What you are asked to do:
Top to bottom, every record is to be copied word for word.

Material for this task:
• • •
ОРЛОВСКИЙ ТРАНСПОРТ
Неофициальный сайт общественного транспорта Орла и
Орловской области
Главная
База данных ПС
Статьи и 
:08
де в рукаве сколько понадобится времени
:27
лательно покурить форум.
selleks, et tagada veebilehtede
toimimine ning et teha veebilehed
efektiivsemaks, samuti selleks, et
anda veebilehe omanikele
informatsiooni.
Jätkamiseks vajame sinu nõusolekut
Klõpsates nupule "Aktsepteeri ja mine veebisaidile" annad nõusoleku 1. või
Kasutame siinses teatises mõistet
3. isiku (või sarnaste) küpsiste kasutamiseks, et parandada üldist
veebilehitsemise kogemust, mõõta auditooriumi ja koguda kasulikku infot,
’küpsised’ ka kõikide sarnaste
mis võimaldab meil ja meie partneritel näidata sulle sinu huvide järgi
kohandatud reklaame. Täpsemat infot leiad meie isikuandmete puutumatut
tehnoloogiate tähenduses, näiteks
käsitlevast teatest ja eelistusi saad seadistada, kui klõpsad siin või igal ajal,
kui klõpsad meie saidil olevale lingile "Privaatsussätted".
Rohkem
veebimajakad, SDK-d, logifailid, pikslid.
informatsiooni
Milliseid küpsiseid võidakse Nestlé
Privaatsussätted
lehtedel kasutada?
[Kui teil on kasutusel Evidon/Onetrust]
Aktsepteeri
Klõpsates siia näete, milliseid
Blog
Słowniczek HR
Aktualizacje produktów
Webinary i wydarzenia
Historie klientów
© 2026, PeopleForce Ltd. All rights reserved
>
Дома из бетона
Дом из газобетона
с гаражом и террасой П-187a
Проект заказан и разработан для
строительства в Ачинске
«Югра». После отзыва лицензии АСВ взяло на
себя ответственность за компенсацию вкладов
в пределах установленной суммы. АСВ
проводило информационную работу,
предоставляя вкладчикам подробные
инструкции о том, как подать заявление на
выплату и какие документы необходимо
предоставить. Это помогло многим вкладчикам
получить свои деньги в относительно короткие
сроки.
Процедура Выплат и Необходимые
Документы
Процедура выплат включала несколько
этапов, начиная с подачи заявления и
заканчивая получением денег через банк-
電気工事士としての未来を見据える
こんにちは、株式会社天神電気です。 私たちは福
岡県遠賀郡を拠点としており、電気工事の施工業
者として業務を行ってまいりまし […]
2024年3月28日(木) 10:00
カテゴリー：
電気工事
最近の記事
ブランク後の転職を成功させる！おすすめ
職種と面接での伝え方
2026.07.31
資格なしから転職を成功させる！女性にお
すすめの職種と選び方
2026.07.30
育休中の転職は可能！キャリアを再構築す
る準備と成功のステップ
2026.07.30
• • •
Expected answer:
ОРЛОВСКИЙ ТРАНСПОРТ
Неофициальный сайт общественного транспорта Орла и
Орловской области
Главная
База данных ПС
Статьи и 
:08
де в рукаве сколько понадобится времени
:27
лательно покурить форум.
selleks, et tagada veebilehtede
toimimine ning et teha veebilehed
efektiivsemaks, samuti selleks, et
anda veebilehe omanikele
informatsiooni.
Jätkamiseks vajame sinu nõusolekut
Klõpsates nupule "Aktsepteeri ja mine veebisaidile" annad nõusoleku 1. või
Kasutame siinses teatises mõistet
3. isiku (või sarnaste) küpsiste kasutamiseks, et parandada üldist
veebilehitsemise kogemust, mõõta auditooriumi ja koguda kasulikku infot,
’küpsised’ ka kõikide sarnaste
mis võimaldab meil ja meie partneritel näidata sulle sinu huvide järgi
kohandatud reklaame. Täpsemat infot leiad meie isikuandmete puutumatut
tehnoloogiate tähenduses, näiteks
käsitlevast teatest ja eelistusi saad seadistada, kui klõpsad siin või igal ajal,
kui klõpsad meie saidil olevale lingile "Privaatsussätted".
Rohkem
veebimajakad, SDK-d, logifailid, pikslid.
informatsiooni
Milliseid küpsiseid võidakse Nestlé
Privaatsussätted
lehtedel kasutada?
[Kui teil on kasutusel Evidon/Onetrust]
Aktsepteeri
Klõpsates siia näete, milliseid
Blog
Słowniczek HR
Aktualizacje produktów
Webinary i wydarzenia
Historie klientów
© 2026, PeopleForce Ltd. All rights reserved
>
Дома из бетона
Дом из газобетона
с гаражом и террасой П-187a
Проект заказан и разработан для
строительства в Ачинске
«Югра». После отзыва лицензии АСВ взяло на
себя ответственность за компенсацию вкладов
в пределах установленной суммы. АСВ
проводило информационную работу,
предоставляя вкладчикам подробные
инструкции о том, как подать заявление на
выплату и какие документы необходимо
предоставить. Это помогло многим вкладчикам
получить свои деньги в относительно короткие
сроки.
Процедура Выплат и Необходимые
Документы
Процедура выплат включала несколько
этапов, начиная с подачи заявления и
заканчивая получением денег через банк-
電気工事士としての未来を見据える
こんにちは、株式会社天神電気です。 私たちは福
岡県遠賀郡を拠点としており、電気工事の施工業
者として業務を行ってまいりまし […]
2024年3月28日(木) 10:00
カテゴリー：
電気工事
最近の記事
ブランク後の転職を成功させる！おすすめ
職種と面接での伝え方
2026.07.31
資格なしから転職を成功させる！女性にお
すすめの職種と選び方
2026.07.30
育休中の転職は可能！キャリアを再構築す
る準備と成功のステップ
2026.07.30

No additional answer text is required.